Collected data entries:
--------------------
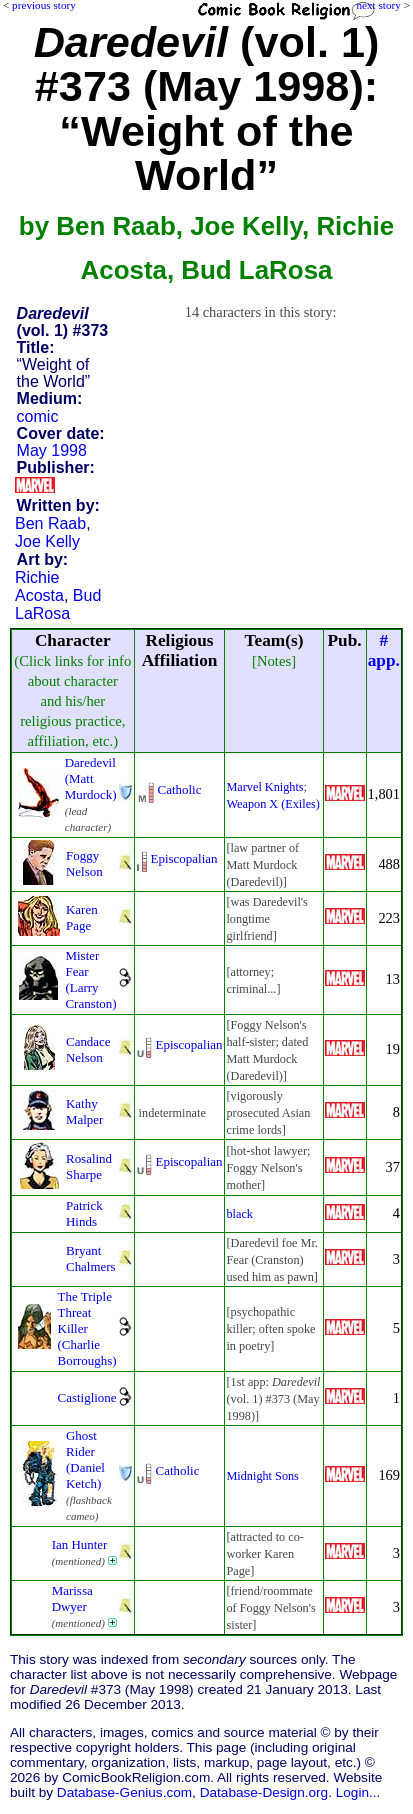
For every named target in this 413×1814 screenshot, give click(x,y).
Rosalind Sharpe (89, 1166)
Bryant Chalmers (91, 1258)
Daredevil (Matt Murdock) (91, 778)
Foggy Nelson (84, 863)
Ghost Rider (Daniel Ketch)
--------------------
## What you have to do
Output all of the records word for word, and keep the pictures out of the copy.

## Answer space
For every named target in this 413×1814 screenshot, give click(x,y).
Rosalind Sharpe (89, 1166)
Bryant Chalmers (91, 1258)
Daredevil (Matt Murdock) (91, 778)
Foggy Nelson (84, 863)
Ghost Rider (Daniel Ketch)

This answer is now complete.